Tesla Motors unveiled its Secret Master Plan Part 2 in a blog post overnight. Highlights include an all-in bet on autonomous driving, ride sharing initiatives, urban transport concepts, and new models including pickups and heavy-duty trucks which are already in early development. The first order of business is solar power, that’s where the energy comes from. The pieces are already in place, almost: The Powerwall battery and Gigafactory battery plant, the pending acquisition of solar panel installation and financing firm SolarCity, and a fleet of Tesla vehicles with mobile batteries.

Selfie-fumblers rejoice: Corning just unveiled its newest version of Gorilla Glass, the chemically strengthened super glass that dozens of consumer electronics makers use in their devices. The new glass was formulated to improve drop performance from gadgets that fall onto rough surfaces from certain heights, and survives up to 80% of the time when dropped from 1.6 meters.

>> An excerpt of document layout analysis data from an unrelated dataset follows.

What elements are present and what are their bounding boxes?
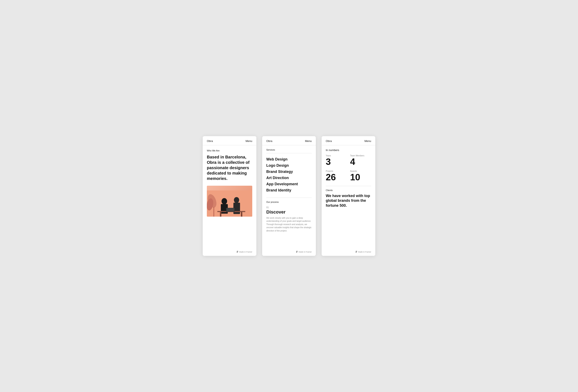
divider-2 xyxy=(266,198,312,198)
svg-rect-3 xyxy=(213,207,214,217)
svg-rect-10 xyxy=(241,212,242,217)
framer-logo-2 xyxy=(296,251,298,253)
stat-years: Years 3 xyxy=(326,155,347,166)
card2-body: Services Web Design Logo Design Brand St… xyxy=(262,145,316,248)
made-in-framer-1: Made in Framer xyxy=(237,251,252,253)
logo-3: Obra xyxy=(326,139,332,143)
clients-label: Clients xyxy=(326,186,371,191)
service-item-4: Art Direction xyxy=(266,175,312,181)
menu-button-2[interactable]: Menu xyxy=(305,139,312,143)
phones-container: Obra Menu Who We Are Based in Barcelona,… xyxy=(203,136,375,256)
framer-logo-1 xyxy=(237,251,238,253)
menu-button-1[interactable]: Menu xyxy=(245,139,252,143)
card3-footer: Made in Framer xyxy=(322,248,375,256)
card2-footer: Made in Framer xyxy=(262,248,316,256)
made-in-framer-2: Made in Framer xyxy=(296,251,312,253)
service-item-3: Brand Strategy xyxy=(266,169,312,175)
clients-section: Clients We have worked with top global b… xyxy=(326,186,371,208)
phone-card-2: Obra Menu Services Web Design Logo Desig… xyxy=(262,136,316,256)
stat-projects: Projects 26 xyxy=(326,170,347,182)
menu-button-3[interactable]: Menu xyxy=(364,139,371,143)
logo-2: Obra xyxy=(266,139,272,143)
framer-logo-3 xyxy=(355,251,357,253)
nav-2: Obra Menu xyxy=(262,136,316,145)
service-item-5: App Development xyxy=(266,181,312,187)
card3-body: In numbers Years 3 Team Members 4 Projec… xyxy=(322,145,375,248)
services-label: Services xyxy=(266,149,312,153)
svg-rect-12 xyxy=(227,208,234,211)
clients-headline: We have worked with top global brands fr… xyxy=(326,194,371,208)
svg-rect-9 xyxy=(220,212,221,217)
phone-card-3: Obra Menu In numbers Years 3 Team Member… xyxy=(322,136,375,256)
nav-1: Obra Menu xyxy=(203,136,256,145)
services-list: Web Design Logo Design Brand Strategy Ar… xyxy=(266,156,312,194)
svg-point-4 xyxy=(222,198,227,204)
logo-1: Obra xyxy=(207,139,213,143)
made-in-framer-3: Made in Framer xyxy=(355,251,371,253)
numbers-grid: Years 3 Team Members 4 Projects 26 Award… xyxy=(326,155,371,182)
svg-point-6 xyxy=(234,197,239,203)
process-label: Our process xyxy=(266,201,312,205)
nav-3: Obra Menu xyxy=(322,136,375,145)
service-item-1: Web Design xyxy=(266,156,312,162)
service-item-6: Brand Identity xyxy=(266,187,312,193)
card1-body: Who We Are Based in Barcelona, Obra is a… xyxy=(203,145,256,248)
stat-projects-value: 26 xyxy=(326,173,347,182)
process-title: Discover xyxy=(266,209,312,215)
stat-awards: Awards 10 xyxy=(350,170,371,182)
people-illustration xyxy=(207,190,252,217)
card1-footer: Made in Framer xyxy=(203,248,256,256)
stat-awards-value: 10 xyxy=(350,173,371,182)
phone-card-1: Obra Menu Who We Are Based in Barcelona,… xyxy=(203,136,256,256)
card1-image xyxy=(207,186,252,217)
stat-years-value: 3 xyxy=(326,157,347,166)
service-item-2: Logo Design xyxy=(266,162,312,169)
process-section: Our process 01 Discover We work closely … xyxy=(266,201,312,232)
stat-team-members: Team Members 4 xyxy=(350,155,371,166)
card1-headline: Based in Barcelona, Obra is a collective… xyxy=(207,154,252,181)
process-num: 01 xyxy=(266,206,312,209)
process-desc: We work closely with you to gain a deep … xyxy=(266,217,312,232)
stat-team-value: 4 xyxy=(350,157,371,166)
in-numbers-label: In numbers xyxy=(326,149,371,152)
who-we-are-label: Who We Are xyxy=(207,149,252,152)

Space travel is unpredictable. We’re all familiar with the phrase, “Houston, we have a problem.” So much can go wrong, and it’s impossible to plan for and respond quickly to all of it. The International Space Station has its first 3D printer. If emergencies occur, astronauts can simply print the parts they need. Putting a 3D printer in orbit has huge implications for short- and long-term space travel. Until now, anything astronauts wanted either had to be sent up with them at launch, or delivered later during a resupply mission. Both options are expensive and can take days or weeks. In a dire situation, that’s not good enough. Now, instead of having to wait for a resupply or hack a tool from scraps, the crew can press a button and make one in a matter of hours.